The work, "Girl With Balloon," a 2006 spray paint on canvas, was the last lot of Sotheby's "Frieze Week" evening contemporary art sale. After competition between two telephone bidders, it was hammered down by the auctioneer Oliver Barker for 1 million pounds, more than three times the estimate and a new auction high for a work solely by the artist, according to Sotheby's.
"Then we heard an alarm go off," Morgan Long, the head of art investment at the London-based advisory firm Fine Art Group, who was sitting in the front row of the room, said in an interview on Saturday. "Everyone turned round, and the picture had slipped through its frame." The painting, mounted on a wall close to a row of Sotheby's staff members, had been shredded, or at least partially shredded, by a remote-control mechanism on the back of the frame.

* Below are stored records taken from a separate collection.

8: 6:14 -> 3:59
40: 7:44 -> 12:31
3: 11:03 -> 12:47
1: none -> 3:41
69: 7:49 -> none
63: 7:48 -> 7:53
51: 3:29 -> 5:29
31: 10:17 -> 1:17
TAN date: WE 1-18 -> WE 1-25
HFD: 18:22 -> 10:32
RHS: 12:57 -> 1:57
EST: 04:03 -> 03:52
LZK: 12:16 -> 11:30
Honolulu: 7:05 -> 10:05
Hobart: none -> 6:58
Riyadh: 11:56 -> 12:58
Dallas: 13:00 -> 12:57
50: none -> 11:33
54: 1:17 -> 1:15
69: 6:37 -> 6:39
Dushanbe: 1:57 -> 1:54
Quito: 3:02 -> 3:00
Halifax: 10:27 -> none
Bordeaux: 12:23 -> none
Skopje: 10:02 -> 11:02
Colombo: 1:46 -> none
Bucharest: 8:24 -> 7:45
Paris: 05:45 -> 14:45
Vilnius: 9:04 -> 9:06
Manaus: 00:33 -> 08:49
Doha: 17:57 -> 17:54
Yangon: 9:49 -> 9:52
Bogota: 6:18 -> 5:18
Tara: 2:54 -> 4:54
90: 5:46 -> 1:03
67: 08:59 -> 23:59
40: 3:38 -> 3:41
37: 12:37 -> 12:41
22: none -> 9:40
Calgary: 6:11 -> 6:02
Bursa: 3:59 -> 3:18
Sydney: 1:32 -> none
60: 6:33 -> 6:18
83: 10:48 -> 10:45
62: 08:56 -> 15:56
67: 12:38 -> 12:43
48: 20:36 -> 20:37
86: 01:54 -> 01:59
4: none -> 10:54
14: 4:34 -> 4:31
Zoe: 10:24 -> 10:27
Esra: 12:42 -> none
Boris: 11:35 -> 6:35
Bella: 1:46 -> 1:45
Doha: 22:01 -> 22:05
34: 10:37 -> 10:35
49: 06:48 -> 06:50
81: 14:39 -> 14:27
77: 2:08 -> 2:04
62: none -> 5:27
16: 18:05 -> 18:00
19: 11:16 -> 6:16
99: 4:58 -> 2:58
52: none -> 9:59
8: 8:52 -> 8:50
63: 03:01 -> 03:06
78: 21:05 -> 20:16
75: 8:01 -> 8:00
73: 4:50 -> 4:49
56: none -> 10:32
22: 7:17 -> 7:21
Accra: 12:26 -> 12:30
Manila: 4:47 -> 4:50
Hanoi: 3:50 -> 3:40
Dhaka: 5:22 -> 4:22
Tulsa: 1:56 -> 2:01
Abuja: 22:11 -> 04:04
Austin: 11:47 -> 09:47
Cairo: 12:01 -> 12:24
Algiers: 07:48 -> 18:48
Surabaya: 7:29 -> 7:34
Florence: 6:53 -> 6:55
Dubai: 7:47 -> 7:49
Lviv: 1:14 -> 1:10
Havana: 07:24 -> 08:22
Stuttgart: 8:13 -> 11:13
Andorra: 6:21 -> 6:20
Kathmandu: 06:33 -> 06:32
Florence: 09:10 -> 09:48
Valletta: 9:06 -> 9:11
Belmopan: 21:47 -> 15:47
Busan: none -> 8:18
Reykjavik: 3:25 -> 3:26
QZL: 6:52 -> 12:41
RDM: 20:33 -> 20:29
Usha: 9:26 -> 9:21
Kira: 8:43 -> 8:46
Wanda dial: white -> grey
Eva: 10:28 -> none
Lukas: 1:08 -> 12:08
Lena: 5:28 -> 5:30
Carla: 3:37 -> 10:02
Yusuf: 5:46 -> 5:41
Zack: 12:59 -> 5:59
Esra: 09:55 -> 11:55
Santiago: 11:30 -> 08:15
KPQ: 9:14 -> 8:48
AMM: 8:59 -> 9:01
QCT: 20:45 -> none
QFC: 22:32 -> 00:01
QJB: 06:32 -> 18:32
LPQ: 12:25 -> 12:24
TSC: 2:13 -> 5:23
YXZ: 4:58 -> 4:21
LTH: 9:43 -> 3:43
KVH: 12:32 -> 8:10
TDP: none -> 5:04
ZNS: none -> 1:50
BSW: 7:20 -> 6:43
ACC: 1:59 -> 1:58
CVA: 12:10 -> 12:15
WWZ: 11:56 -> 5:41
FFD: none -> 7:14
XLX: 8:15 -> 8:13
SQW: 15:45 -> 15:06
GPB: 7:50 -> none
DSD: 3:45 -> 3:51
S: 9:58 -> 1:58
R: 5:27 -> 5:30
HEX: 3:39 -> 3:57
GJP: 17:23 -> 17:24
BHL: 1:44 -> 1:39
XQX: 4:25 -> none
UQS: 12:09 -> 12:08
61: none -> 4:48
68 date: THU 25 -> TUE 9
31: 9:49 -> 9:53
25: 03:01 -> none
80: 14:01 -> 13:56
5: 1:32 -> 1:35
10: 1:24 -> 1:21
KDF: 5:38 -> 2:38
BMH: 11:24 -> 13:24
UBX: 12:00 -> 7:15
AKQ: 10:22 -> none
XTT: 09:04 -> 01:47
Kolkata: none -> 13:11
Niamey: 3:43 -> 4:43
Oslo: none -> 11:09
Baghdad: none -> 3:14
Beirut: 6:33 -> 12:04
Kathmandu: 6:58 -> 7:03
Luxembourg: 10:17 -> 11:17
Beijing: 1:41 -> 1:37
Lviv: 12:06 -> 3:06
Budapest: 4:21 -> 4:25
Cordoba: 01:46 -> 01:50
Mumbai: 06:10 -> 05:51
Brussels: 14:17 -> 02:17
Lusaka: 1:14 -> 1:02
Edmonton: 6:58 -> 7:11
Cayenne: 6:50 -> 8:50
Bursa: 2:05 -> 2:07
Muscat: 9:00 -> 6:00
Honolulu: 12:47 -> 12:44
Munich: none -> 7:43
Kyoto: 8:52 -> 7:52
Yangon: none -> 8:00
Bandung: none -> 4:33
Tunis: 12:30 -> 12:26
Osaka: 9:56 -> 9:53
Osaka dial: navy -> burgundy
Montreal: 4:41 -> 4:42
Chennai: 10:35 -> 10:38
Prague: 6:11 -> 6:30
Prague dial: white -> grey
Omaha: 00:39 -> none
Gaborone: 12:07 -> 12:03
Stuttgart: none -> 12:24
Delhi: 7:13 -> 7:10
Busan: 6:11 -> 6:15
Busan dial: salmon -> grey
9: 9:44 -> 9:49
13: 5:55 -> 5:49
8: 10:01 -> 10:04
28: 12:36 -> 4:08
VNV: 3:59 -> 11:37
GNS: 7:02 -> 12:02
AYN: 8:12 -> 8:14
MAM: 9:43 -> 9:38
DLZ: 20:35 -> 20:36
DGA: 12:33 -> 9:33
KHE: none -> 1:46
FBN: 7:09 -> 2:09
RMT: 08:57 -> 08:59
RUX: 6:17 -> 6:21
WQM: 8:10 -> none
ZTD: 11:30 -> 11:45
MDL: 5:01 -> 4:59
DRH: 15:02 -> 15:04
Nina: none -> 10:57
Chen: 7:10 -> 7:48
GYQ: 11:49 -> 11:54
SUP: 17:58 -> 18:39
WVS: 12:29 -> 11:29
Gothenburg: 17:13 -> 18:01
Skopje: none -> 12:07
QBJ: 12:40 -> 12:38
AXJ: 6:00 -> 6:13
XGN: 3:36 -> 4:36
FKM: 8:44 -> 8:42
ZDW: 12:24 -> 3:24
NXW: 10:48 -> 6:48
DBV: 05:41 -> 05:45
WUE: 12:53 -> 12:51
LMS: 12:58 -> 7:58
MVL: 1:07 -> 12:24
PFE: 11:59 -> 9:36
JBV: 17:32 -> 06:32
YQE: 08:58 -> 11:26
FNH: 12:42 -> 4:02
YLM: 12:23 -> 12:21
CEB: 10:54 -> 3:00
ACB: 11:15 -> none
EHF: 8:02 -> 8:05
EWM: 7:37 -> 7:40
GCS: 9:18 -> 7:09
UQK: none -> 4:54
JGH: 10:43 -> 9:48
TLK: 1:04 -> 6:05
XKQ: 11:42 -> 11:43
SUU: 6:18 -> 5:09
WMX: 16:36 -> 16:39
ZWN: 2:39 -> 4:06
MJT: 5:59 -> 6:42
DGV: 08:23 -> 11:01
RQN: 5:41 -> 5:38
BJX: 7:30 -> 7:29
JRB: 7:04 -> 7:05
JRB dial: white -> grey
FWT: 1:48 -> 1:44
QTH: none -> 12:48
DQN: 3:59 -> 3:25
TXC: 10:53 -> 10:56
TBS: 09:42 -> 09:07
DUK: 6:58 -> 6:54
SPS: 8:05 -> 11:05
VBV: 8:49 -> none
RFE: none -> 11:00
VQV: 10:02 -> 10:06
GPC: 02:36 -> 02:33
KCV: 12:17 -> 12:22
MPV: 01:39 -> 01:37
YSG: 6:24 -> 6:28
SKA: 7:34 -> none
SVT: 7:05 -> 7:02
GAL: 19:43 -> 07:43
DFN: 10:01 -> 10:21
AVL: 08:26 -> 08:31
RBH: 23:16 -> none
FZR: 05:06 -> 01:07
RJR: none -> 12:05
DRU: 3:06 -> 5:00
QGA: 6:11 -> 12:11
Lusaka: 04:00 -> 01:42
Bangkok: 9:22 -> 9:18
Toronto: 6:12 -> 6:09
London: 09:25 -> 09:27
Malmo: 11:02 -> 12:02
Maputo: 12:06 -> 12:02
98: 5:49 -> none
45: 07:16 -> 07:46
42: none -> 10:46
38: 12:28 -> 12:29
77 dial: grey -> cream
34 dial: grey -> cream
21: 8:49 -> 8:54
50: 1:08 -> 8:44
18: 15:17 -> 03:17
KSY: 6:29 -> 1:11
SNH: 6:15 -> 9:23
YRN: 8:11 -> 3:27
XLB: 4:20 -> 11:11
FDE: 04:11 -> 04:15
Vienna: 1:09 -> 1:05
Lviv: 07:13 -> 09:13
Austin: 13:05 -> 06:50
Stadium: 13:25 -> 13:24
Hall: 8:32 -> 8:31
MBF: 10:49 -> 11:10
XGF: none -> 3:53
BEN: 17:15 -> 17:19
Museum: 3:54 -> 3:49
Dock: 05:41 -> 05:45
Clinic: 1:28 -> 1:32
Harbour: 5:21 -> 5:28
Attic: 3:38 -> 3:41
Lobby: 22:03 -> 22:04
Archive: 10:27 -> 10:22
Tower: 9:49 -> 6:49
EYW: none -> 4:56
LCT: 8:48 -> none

[...] Perhaps the shredded "Girl With Balloon" might eventually also prove a lucrative investment. Banksy pronounced the painting "going, going, gone" on his Instagram account, quoting Picasso: "The urge to destroy is also a creative urge." (The quote is often attributed to Picasso, but also to Mikhail Bakunin, the Russian anarchist who died five years before Picasso was born.) But the painting was neatly shredded and could easily be backed on another canvas by a competent conservator. Thanks to the publicity of this stunt, could the painting now be even more desirable as a piece of auction history?
According to the artist, a shredder was secretly installed into the frame a few years ago in case the painting was ever put up for auction.
"Banksy is an anonymous England-based street artist, vandal, political activist, and film director."
(Score: 0) by Anonymous Coward on Monday October 08 2018, @02:09PM
Despite your needless, self-righteous and smartass tone, I'm one of those people. I think that these "updates" and feature removals that you're talking about are just more attempts to take away property rights and control over our equipment and our data. I also think that this painting damage is probably at least a charge of vandalism unless the buyer knew what he was getting into when he bought it.
If this "artist" deliberately ruined someone else's property with no good reason (and "artistic whimsy" is hardly a reason unless the buyer knew full well something like this could be part of the package and consented to it before purchasing it), he should be made to answer for it. Frankly he sounds like he's got some sociopathic tendencies in him, artist or not.
I'm not even sure how you came up with the idea that people who are against feature removal and forced updates would be in favor of letting this stand. Where on Earth did you draw that conclusion?